- _Your assignment_
Go through the entries and count the lines with the string "برای" in them. Give only that number.

- _Source data_
⟨
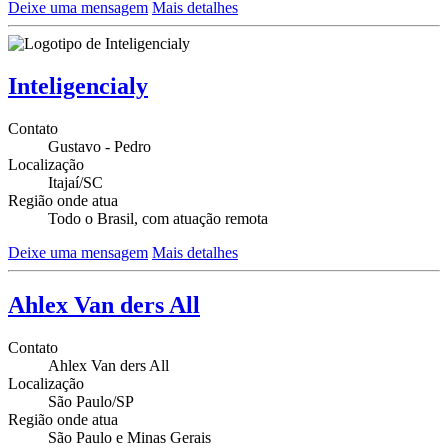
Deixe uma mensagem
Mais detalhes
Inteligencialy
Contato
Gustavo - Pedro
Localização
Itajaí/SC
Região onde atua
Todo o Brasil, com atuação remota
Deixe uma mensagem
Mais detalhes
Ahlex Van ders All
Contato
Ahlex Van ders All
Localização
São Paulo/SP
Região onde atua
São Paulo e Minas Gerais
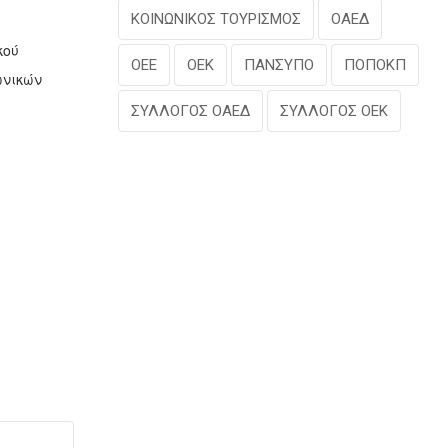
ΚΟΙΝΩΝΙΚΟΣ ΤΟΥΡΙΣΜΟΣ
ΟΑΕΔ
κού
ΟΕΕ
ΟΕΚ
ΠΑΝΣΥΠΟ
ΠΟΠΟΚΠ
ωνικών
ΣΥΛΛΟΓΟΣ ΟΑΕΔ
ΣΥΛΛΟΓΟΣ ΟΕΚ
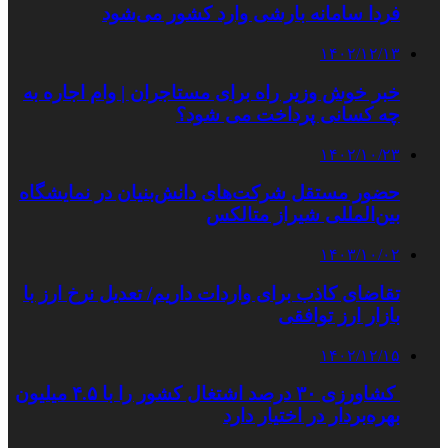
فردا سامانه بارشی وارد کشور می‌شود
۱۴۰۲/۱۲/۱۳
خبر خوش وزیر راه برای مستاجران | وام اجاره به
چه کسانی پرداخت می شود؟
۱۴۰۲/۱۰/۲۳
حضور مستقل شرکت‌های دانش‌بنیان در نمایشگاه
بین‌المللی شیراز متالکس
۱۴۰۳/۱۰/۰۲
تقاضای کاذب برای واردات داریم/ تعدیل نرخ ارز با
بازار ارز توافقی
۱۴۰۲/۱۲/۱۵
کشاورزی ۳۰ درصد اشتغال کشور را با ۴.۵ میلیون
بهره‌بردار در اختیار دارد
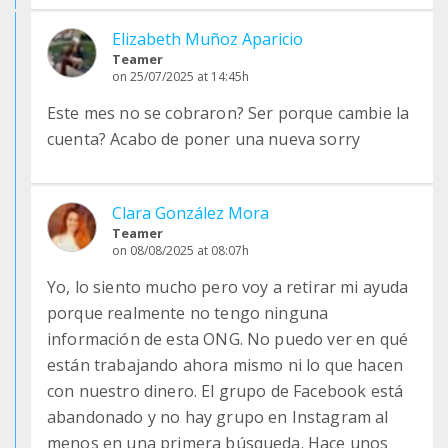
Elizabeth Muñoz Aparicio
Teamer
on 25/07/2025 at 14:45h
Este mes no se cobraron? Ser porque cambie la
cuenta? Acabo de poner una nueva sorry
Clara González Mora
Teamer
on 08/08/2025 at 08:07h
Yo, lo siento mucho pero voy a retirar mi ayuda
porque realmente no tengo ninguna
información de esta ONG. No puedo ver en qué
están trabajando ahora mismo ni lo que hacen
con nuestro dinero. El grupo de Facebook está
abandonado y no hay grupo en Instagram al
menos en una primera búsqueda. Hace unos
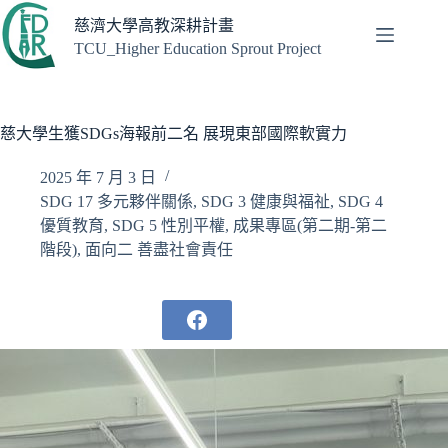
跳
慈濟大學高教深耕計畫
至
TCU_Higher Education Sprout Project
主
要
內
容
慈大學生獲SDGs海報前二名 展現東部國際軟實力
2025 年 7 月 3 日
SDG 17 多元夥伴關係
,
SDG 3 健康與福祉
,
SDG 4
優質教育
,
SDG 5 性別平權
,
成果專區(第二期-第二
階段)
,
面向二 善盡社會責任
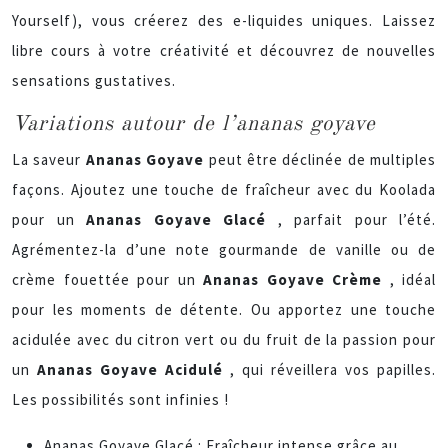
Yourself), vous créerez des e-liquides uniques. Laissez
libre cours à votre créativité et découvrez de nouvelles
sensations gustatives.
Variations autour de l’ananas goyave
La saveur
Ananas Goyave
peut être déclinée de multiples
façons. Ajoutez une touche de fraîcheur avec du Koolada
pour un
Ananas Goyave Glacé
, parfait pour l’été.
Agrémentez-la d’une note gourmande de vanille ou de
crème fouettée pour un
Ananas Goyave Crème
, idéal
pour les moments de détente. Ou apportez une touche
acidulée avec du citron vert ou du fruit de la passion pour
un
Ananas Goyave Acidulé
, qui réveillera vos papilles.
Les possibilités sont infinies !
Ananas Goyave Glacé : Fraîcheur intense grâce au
⟩
- _Result for this exercise_
2